What you will do:
Restate word for word the lines of the entries below, starting with the line that holds "b) Olemasoleva suhte" and ending with the line that holds "tegelesime oma suhte", and no others.

Excerpted data:
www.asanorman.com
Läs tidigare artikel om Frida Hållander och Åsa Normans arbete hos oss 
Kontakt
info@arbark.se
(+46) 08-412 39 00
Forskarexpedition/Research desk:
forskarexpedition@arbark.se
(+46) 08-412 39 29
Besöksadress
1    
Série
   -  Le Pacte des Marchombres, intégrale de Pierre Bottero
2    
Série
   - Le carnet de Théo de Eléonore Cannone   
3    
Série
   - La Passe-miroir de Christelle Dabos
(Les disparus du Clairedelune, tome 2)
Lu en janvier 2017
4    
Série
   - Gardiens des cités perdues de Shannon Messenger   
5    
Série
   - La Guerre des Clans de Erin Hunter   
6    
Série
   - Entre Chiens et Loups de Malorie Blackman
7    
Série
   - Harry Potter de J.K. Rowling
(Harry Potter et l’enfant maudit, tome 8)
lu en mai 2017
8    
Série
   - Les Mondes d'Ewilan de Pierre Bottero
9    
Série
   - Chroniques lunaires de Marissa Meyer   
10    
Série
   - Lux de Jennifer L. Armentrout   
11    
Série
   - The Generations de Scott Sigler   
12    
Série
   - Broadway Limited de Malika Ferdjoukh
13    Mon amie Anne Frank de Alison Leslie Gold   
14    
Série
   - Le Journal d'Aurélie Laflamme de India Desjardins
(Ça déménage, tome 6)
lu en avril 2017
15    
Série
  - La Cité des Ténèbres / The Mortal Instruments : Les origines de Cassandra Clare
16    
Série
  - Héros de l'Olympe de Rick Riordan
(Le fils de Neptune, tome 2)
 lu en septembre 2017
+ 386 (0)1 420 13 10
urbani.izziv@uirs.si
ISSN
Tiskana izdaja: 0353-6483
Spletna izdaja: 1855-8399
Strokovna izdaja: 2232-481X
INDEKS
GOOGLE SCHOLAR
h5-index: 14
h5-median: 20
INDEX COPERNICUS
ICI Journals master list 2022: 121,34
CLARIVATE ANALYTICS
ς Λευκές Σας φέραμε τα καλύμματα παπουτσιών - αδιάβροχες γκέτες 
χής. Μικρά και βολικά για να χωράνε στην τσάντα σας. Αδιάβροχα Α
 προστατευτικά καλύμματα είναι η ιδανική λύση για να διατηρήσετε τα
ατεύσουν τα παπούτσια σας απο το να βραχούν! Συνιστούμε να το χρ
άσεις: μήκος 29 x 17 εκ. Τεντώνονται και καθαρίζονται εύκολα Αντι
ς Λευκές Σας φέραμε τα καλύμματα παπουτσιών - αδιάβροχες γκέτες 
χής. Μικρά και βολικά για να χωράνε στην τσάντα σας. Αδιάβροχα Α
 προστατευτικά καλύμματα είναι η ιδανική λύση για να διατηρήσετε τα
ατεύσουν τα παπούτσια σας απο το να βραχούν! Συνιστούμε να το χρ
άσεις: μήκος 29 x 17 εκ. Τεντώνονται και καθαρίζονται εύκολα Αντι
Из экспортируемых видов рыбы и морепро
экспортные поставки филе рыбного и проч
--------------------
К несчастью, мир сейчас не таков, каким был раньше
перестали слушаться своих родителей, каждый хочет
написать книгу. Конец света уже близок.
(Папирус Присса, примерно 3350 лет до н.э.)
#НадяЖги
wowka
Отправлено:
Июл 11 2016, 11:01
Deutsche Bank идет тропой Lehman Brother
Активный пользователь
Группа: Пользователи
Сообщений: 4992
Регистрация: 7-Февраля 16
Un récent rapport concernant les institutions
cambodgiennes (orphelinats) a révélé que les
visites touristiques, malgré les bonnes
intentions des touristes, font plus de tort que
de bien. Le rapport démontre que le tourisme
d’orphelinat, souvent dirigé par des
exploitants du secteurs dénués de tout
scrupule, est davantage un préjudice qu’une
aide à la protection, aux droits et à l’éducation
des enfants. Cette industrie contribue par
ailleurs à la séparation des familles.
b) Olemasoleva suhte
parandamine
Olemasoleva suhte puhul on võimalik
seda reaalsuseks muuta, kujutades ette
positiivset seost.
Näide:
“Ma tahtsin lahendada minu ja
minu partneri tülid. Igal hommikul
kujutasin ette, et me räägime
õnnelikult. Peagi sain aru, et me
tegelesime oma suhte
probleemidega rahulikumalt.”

Answer to this problem:
b) Olemasoleva suhte
parandamine
Olemasoleva suhte puhul on võimalik
seda reaalsuseks muuta, kujutades ette
positiivset seost.
Näide:
“Ma tahtsin lahendada minu ja
minu partneri tülid. Igal hommikul
kujutasin ette, et me räägime
õnnelikult. Peagi sain aru, et me
tegelesime oma suhte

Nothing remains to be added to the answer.